DATA IN THIS EXERCISE:

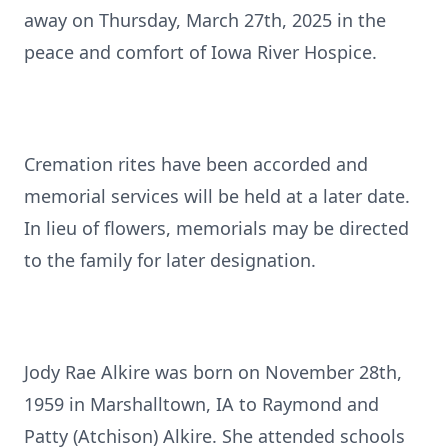
away on Thursday, March 27th, 2025 in the
peace and comfort of Iowa River Hospice.
Cremation rites have been accorded and
memorial services will be held at a later date.
In lieu of flowers, memorials may be directed
to the family for later designation.
Jody Rae Alkire was born on November 28th,
1959 in Marshalltown, IA to Raymond and
Patty (Atchison) Alkire. She attended schools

ASSIGNMENT:
Scan the listing above. Collect all lines with the word "Alkire".

EXERCISE ANSWER:
Jody Rae Alkire was born on November 28th,
Patty (Atchison) Alkire. She attended schools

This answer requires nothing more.